Ice Storm, Ontario 2013: The Beauty, the Devastation, the Aftermath

Ice Storm, Ontario 2013: The Beauty, the Devastation, the Aftermath - Star I received this book as part of the Goodreads “First Reads” Giveaway.

Seeing as it is April 2014 and there is still snow in my yard, I am still wearing my winter coat and scarf and as I sit down to write this review it is a cold, damp, blustery day it would seem as if it is a little soon to sit down a read a book about the ice storm of December 2013. Despite all that, I have to say I enjoyed this beautifully done book. A picture does paint a thousand words and this book, through pictures taken by award-winning journalists from the Toronto Star as well as from Ontarians documenting their own storm experiences, is a visual record of that storm.

The chapter names succinctly tell what this book is about. “The Storm” contains amazing photographs of the ice that covered every part of Southern Ontario, the massive broken trees that brought down power lines and caved in cars parked beneath them. “Devastating Beauty” shares the photos of sunlight glistening off the ice encrusted trees and fences, nature’s talent in sculpting accidental statues with wind, snow and ice and children making impromptu skating rinks on streets covered in inches of ice. “Pulling Together” has depictions of the brave and tireless city workers trying to restore the power outages. It salutes the brave Ontarians making the best of a bad situation by pulling together, offering shelter to those without hydro and manning warming centers. “The Aftermath” shows in pictures the trials and tribulations of being caught in the storm: unexpected three-day delays of flights at Pearson Airport, volunteers bringing food and grocery vouchers to those who lost Christmas dinner and more when freezers full of food thawed and had to be thrown out and the stamina of the urban wildlife surviving it all.

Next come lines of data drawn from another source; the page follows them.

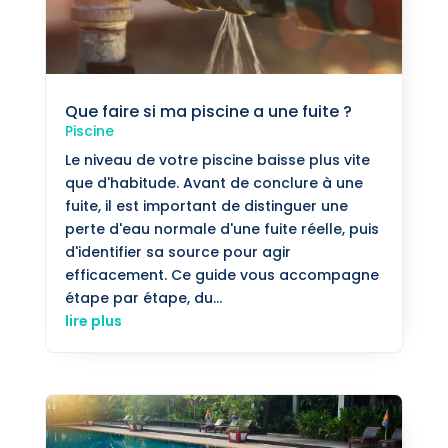
Que faire si ma piscine a une fuite ?
Piscine
Le niveau de votre piscine baisse plus vite
que d'habitude. Avant de conclure à une
fuite, il est important de distinguer une
perte d'eau normale d'une fuite réelle, puis
d'identifier sa source pour agir
efficacement. Ce guide vous accompagne
étape par étape, du...
lire plus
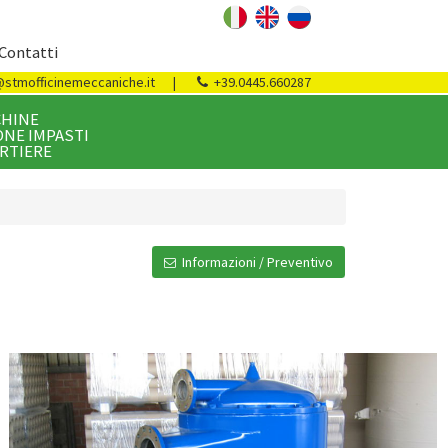
Contatti
@stmofficinemeccaniche.it
|
+39.0445.660287
HINE
NE IMPASTI
RTIERE
Informazioni / Preventivo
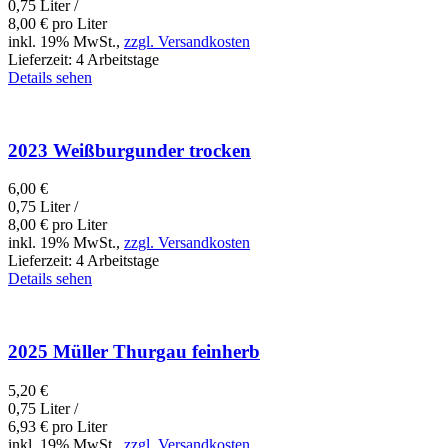
0,75 Liter /
8,00
€
pro Liter
inkl. 19% MwSt.,
zzgl. Versandkosten
Lieferzeit:
4 Arbeitstage
Details sehen
2023 Weißburgunder trocken
6,00
€
0,75 Liter /
8,00
€
pro Liter
inkl. 19% MwSt.,
zzgl. Versandkosten
Lieferzeit:
4 Arbeitstage
Details sehen
2025 Müller Thurgau feinherb
5,20
€
0,75 Liter /
6,93
€
pro Liter
inkl. 19% MwSt.,
zzgl. Versandkosten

In his introduction, Michael Cooke, Toronto Star Editor, sums it up nicely by saying, “As you’ll see when you leaf through this book there are dozens of images that tell our stories of pluck and endurance. One man who embodies those attributes is David Farmer, the last man in the region to get his power back. The headline on a Star story about him read, ‘One person still doesn’t have his heat – his name is D-d-d-david.’”

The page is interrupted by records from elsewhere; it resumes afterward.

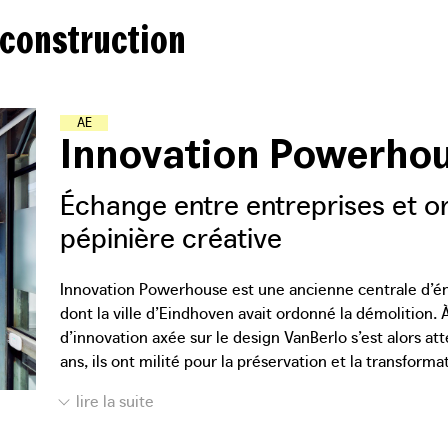
 construction
A
T
E
L
I
E
R
S
-
�
�
C
O
L
E
S
Innovation Powerho
Échange entre entreprises et or
pépinière créative
Innovation Powerhouse est une ancienne centrale d’éne
dont la ville d’Eindhoven avait ordonné la démolition.
d’innovation axée sur le design VanBerlo s’est alors a
ans, ils ont milité pour la préservation et la transforma
avec le promoteur afin de concrétiser le projet. Aujour
douzaine d’organisations technologiques, qui bénéficie
s’inspirer mutuellement et de stimuler l’innovation.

I vividly recall driving to various places in the days following the storm and noticing things I would have liked to photograph – the little sapling tree covered in ice, yet standing straight while the older trees surrounding it were nothing but broken branches … the wire fence coated in ice and glistening in the morning sunlight … the fire hydrant sealed in ice – but for various reasons it was impossible to stop at the time to take the picture. I was very pleasantly surprised to see all those things represented in this book and of course in a manner more impressive than I could have captured with my cell phone camera.

This book will be the book you pull out years from now to show your children, grandchildren or visitors from southern climes what a Canadian Winter can really be like.

Published by ECW Press and the Toronto Star newspaper – they are donating a portion of the proceeds from this book to The Toronto Star Fresh Air Fund. This fund has been sending underprivileged and disabled children to summer camps since 1901.